Eine diagnostische bzw. operative Laparoskopie mit Prüfung der Tubendurchgängigkeit sollte mit der Patientin im Gesamtkonzept der Behandlung frühzeitig besprochen werden. |
THERAPIE
Nach heutigem Wissensstand sind die Ursachen der Endometrioseentstehung vielfältig. Und je mehr die Medizin über diese Krankheit weiß, desto differenzierter wird auch deren Behandlung.
Das Therapiekonzept von Patientinnen mit Endometriose ist immer ein individuelles Konzept.
Dabei müssen zum einen die Beschwerdesymptomatik, die Chronizität, die persönlichen Lebensumstände, die Lokalisation und der Schwere- und Aktivitätsgrad der Erkrankung berücksichtigt werden. Das Ziel ist die Lebensqualität der Betroffenen zu erhöhen.
Die Therapie gliedert sich in:
- medikamentöse Therapieansätze,
- komplementäre Behandlungsmaßnahmen
- chirurgische Behandlungsformen.
Endokrine Therapie
Ziele der systemischen hormonellen Therapie sind:
- Verkleinerung von Endometrioseherden ,
- Schmerzreduktion sowie
- Reduktion der Rezidivrate.
Der Wirkmechanismus der endokrinen Therapieansätze basiert zumeist in der antiöstrogenen Wirkung auf das Endometrium, die zu einer sekretorischen Umwandlung und Dezidualisierung des proliferierten Endometriums, gefolgt von der Atrophie des Endometriosegewebes, führen soll.w
Chirurgische Therapie
Die Endometriose ist ein gutes Beispiel dafür, wie sich Hormonbehandlung und Operation einander ergänzen können. Reicht die Therapie mit den konservativen Massnahmen nicht aus, wird der Arzt die operative Therapie Optionen in Erwägung ziehen müssen. In den meisten Fällen kann dies schon während der diagnostischen Laparoskopie geschehen, weil durch die Schlüssellochchirurgie die Diagnose erstellt und sofort die Behandlung in Angriff genommen werden kann.

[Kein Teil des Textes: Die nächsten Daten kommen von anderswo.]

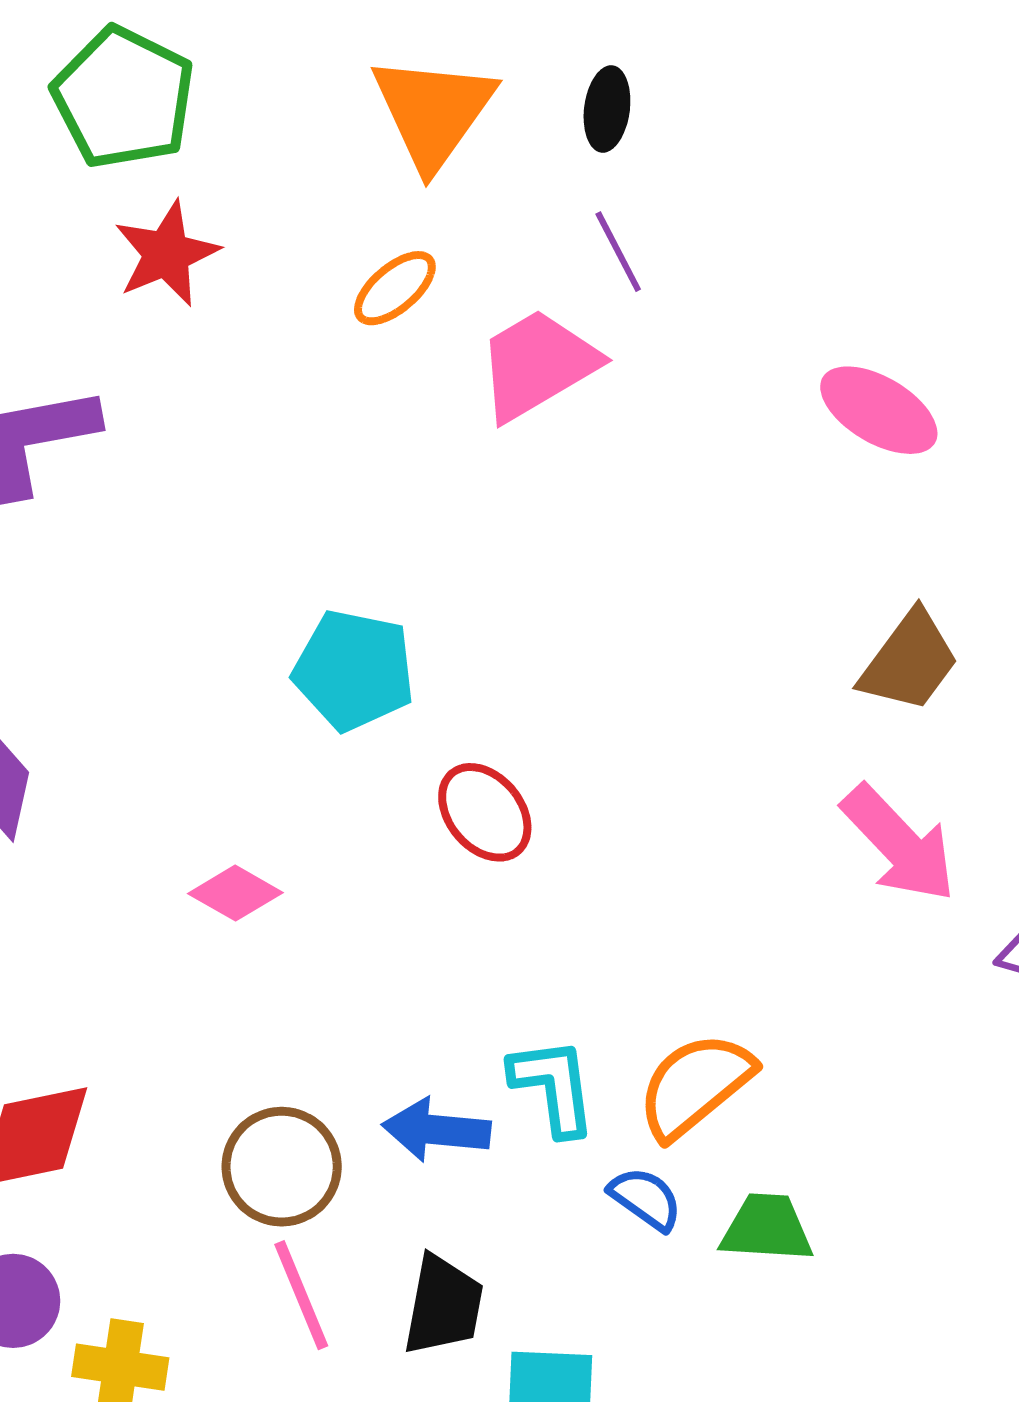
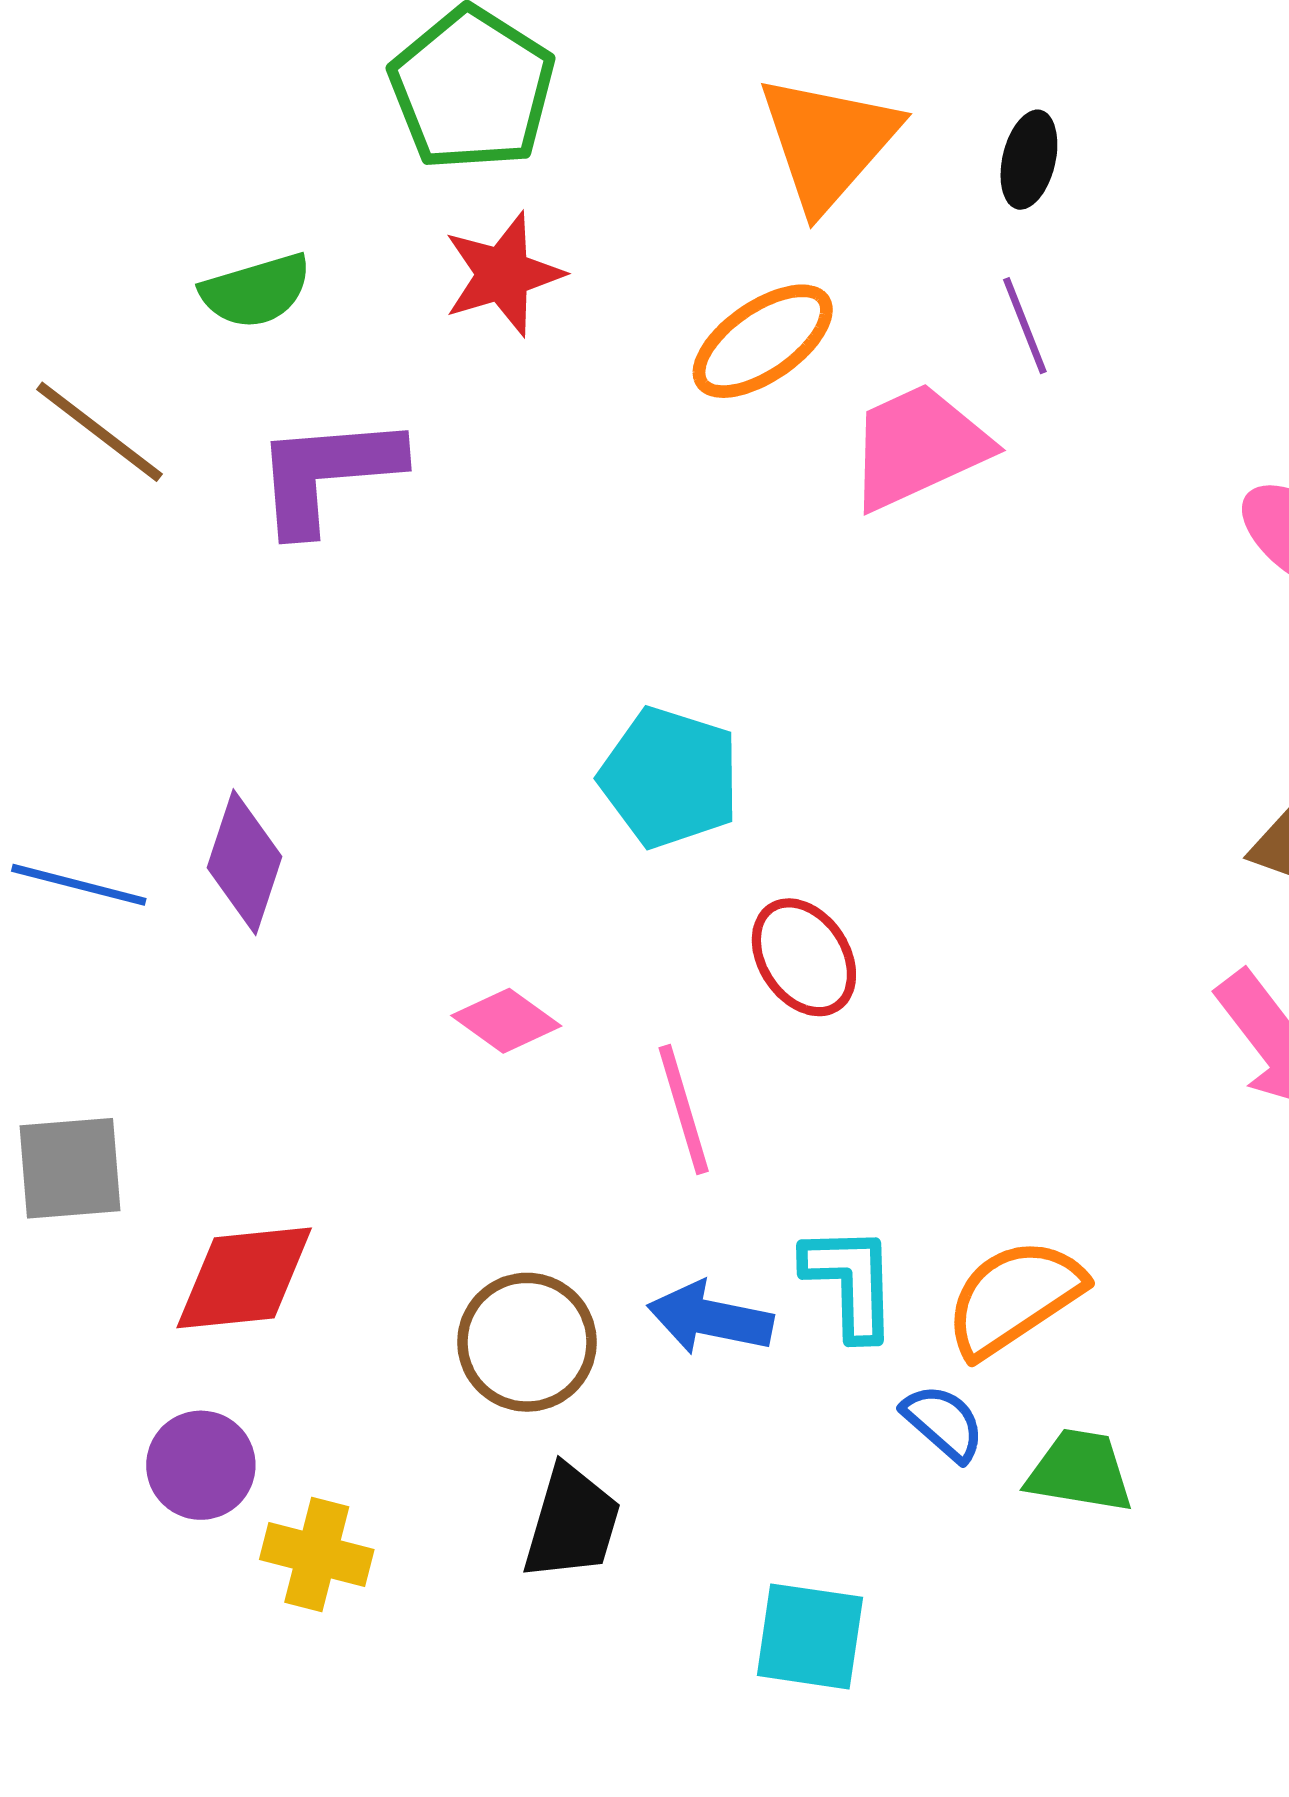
orange ellipse: (395, 288) -> (763, 341), size x1.4
pink line: (301, 1295) -> (684, 1109), moved
black trapezoid: (443, 1305) -> (572, 1523), moved

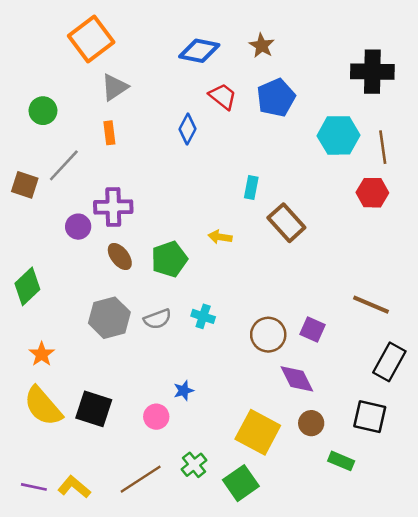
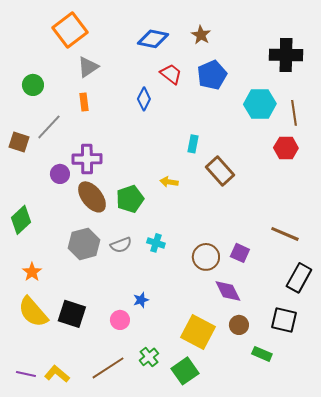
brown ellipse: (120, 256) -> (92, 197), size x1.5

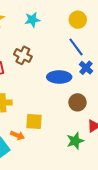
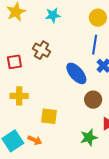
blue line: (76, 47) -> (95, 45), turned 42
blue ellipse: (59, 77) -> (76, 73), turned 45
orange arrow: (17, 135) -> (35, 140), moved

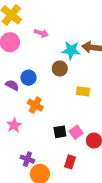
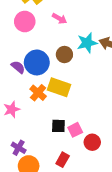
cyan star: (71, 50) -> (87, 43), turned -30
brown circle: (60, 68) -> (64, 55), moved
blue circle: (28, 78) -> (37, 62), size x1.5
yellow rectangle: (83, 91) -> (59, 87), moved, size x1.5

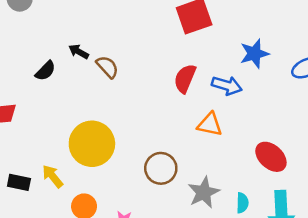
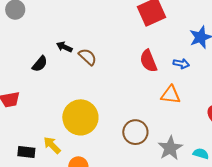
red semicircle: (185, 79) -> (148, 61), turned -40
blue arrow: (227, 86) -> (181, 64), size x0.7
cyan semicircle: (242, 203) -> (201, 154), turned -70

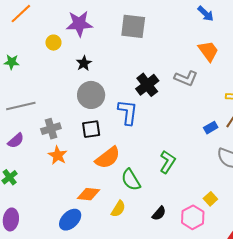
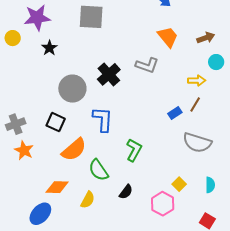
black star: (84, 63) -> (49, 48), moved
gray circle: (91, 95) -> (72, 89), moved
blue L-shape: (128, 112) -> (103, 119), moved
black square: (91, 129) -> (56, 122), turned 36
black semicircle: (159, 213) -> (126, 192), moved

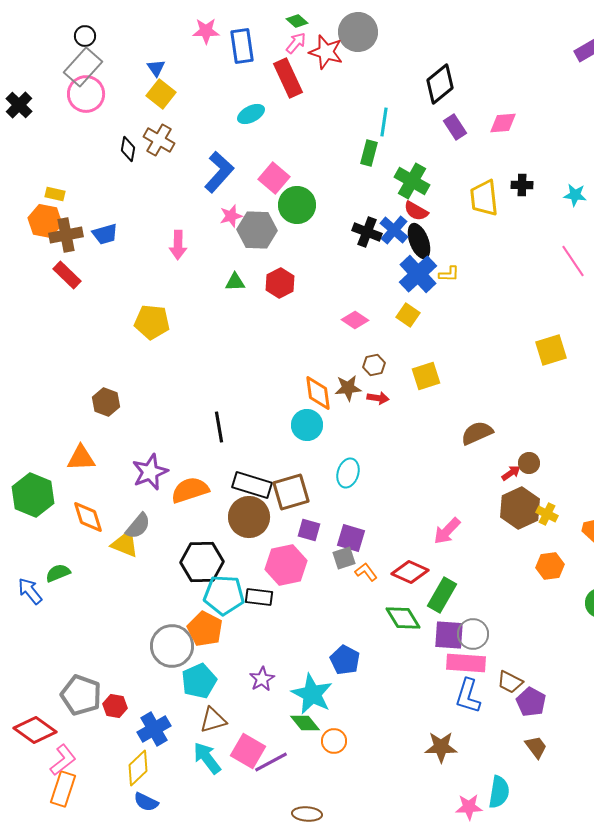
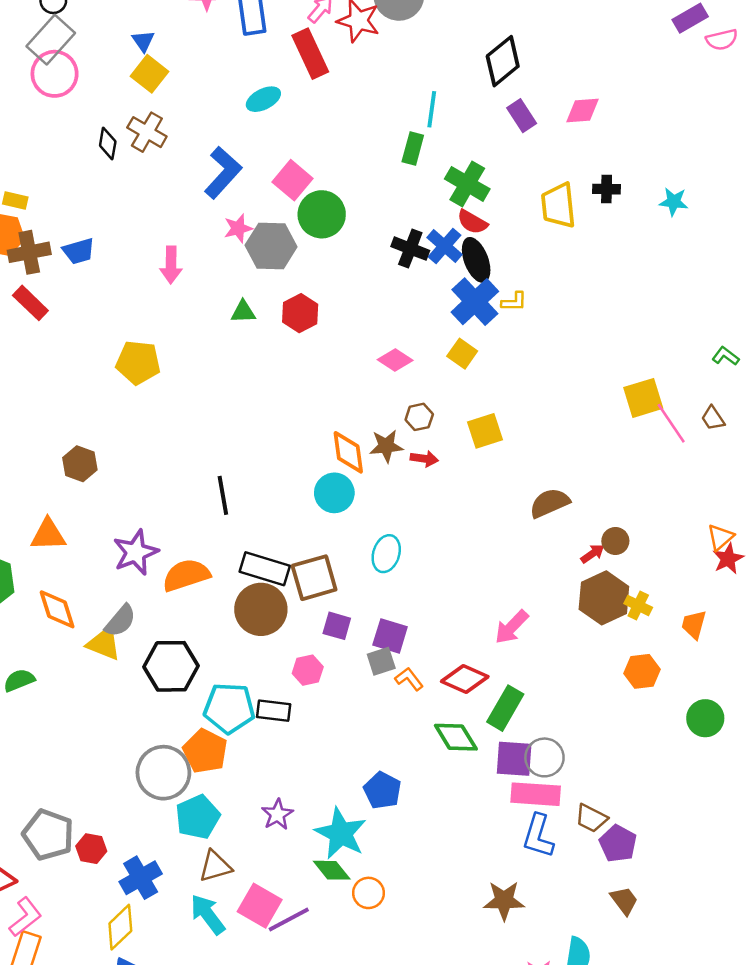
pink line: (573, 261) -> (671, 423), moved
black hexagon: (202, 562) -> (171, 666), moved
pink hexagon: (286, 565) -> (308, 670), size x0.6

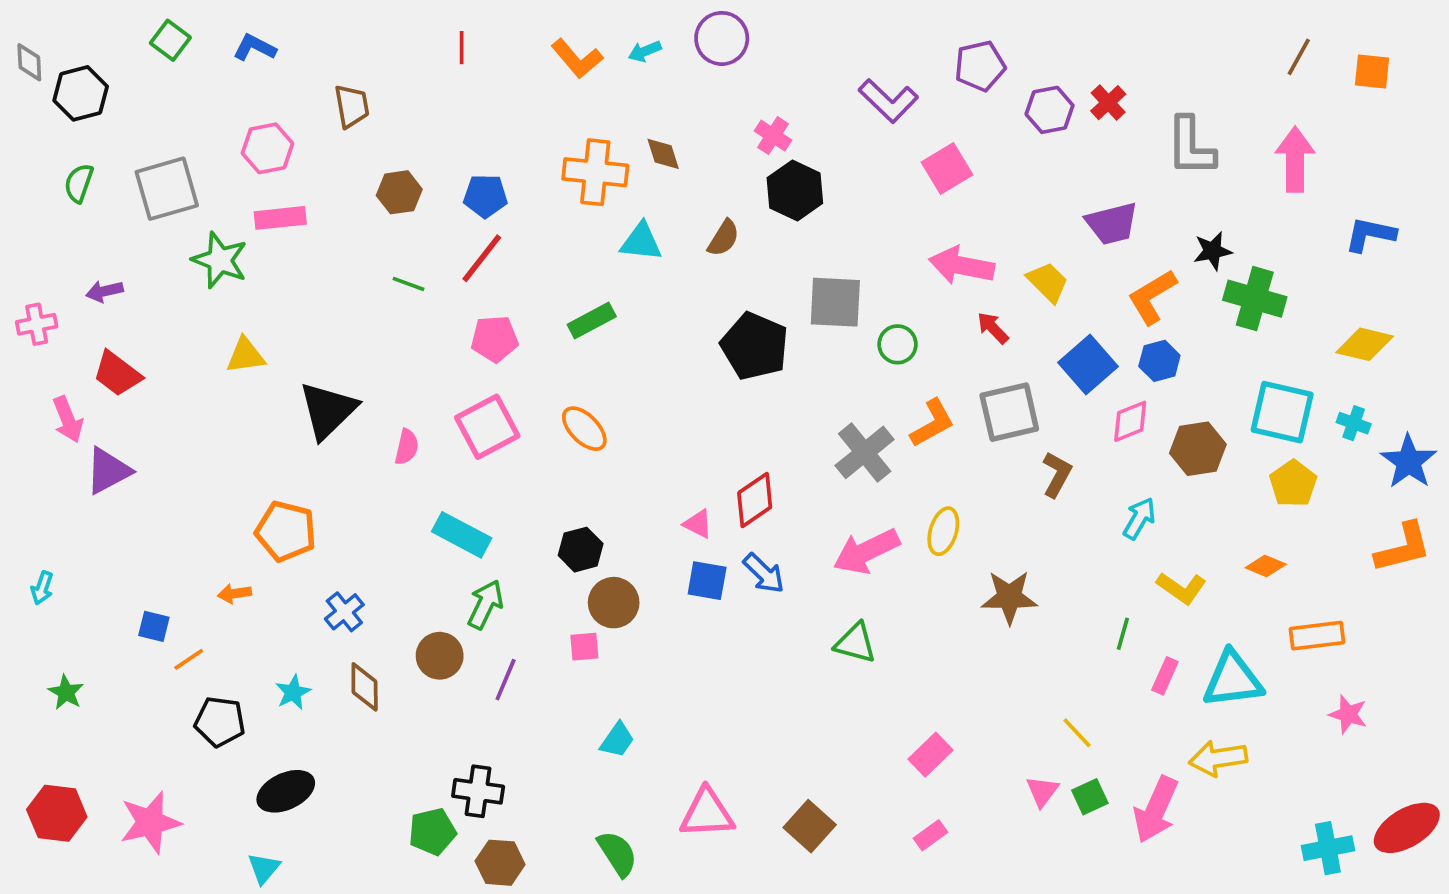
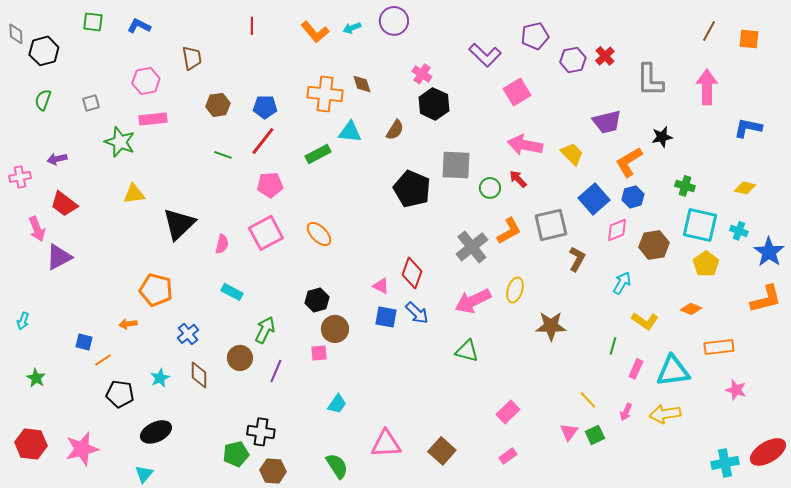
green square: (170, 40) -> (93, 22), turned -30
gray square: (167, 189) -> (91, 103), size x0.5
green cross: (1255, 299) -> (685, 186), moved, size x0.6
green rectangle: (592, 321) -> (318, 154), moved
red arrow: (993, 328) -> (518, 179), moved
yellow diamond: (1365, 344) -> (745, 188), size x0.7
red diamond: (755, 500) -> (412, 273), turned -36
cyan rectangle: (462, 535) -> (232, 292), moved, size x0.7
pink arrow: (1156, 810) -> (626, 412), moved, size x0.5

Aus Sicherheitsgründen schließt an eine chirurgische Behandlung eine hormonelle an. Vor allem dann, wenn der Wunsch der Frau nach einem Kind gegeben ist, wird der Erfolg der chirurgisch-hormonellen Therapie nach sechs Monaten durch eine erneute Bauchspiegelung überprüft.
Stellt der Operateur bei der Bauchspiegelung einzelne Herde fest, wird er eine Gewebsprobe entnehmen und sofort histologisch die Diagnose sichern lassen.
Durch die Bauchspiegelung können die Endometrioseherde erkannt und gleichzeitig auch verschorft werden.
Es müssen alle ursprünglich vorhandenen Endometrioseherde beseitigt sein, ansonst kann an eine Schwangerschaft nicht gedacht werden.
Die Wahl der Operationsmethode (laparoskopisch, abdominal, vaginal, kombiniert) hängt von der Ausdehnung der Erkrankung ab.
REZIDIVE
Die Endometriose ist eine chronische Erkrankung mit einer hohen Rezidivrate.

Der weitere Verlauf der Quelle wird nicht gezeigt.